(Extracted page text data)
== == ==

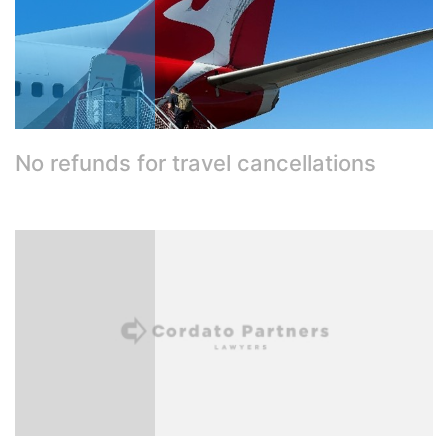
No refunds for travel cancellations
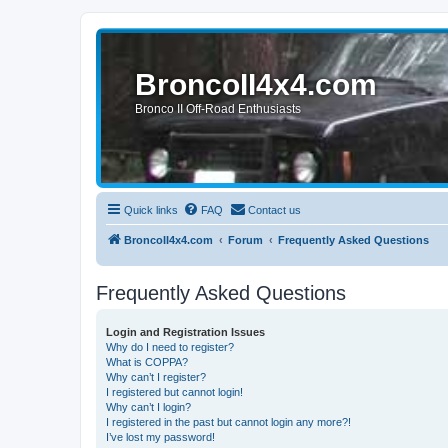
BroncoII4x4.com
Bronco II Off-Road Enthusiasts
Quick links
FAQ
Contact us
BroncoII4x4.com
Forum
Frequently Asked Questions
Frequently Asked Questions
Login and Registration Issues
Why do I need to register?
What is COPPA?
Why can’t I register?
I registered but cannot login!
Why can’t I login?
I registered in the past but cannot login any more?!
I’ve lost my password!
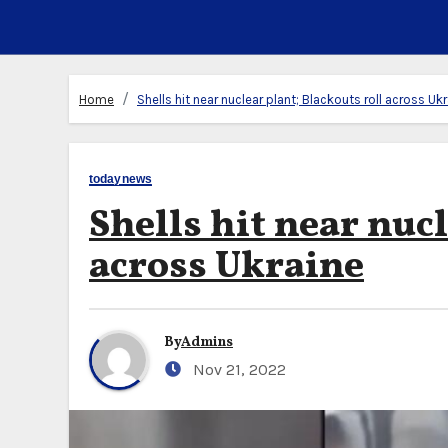
Home
Shells hit near nuclear plant; Blackouts roll across Uk
todaynews
Shells hit near nuc
across Ukraine
By
Admins
Nov 21, 2022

== == ==

Your instructions: Exactly as written, restate all of the data, leaving out the images.

Reply:
No refunds for travel cancellations
BroncoII4x4.com
Bronco II Off-Road Enthusiasts
Quick links
FAQ
Contact us
BroncoII4x4.com
Forum
Frequently Asked Questions
Frequently Asked Questions
Login and Registration Issues
Why do I need to register?
What is COPPA?
Why can’t I register?
I registered but cannot login!
Why can’t I login?
I registered in the past but cannot login any more?!
I’ve lost my password!
Home
Shells hit near nuclear plant; Blackouts roll across Uk
todaynews
Shells hit near nuc
across Ukraine
By
Admins
Nov 21, 2022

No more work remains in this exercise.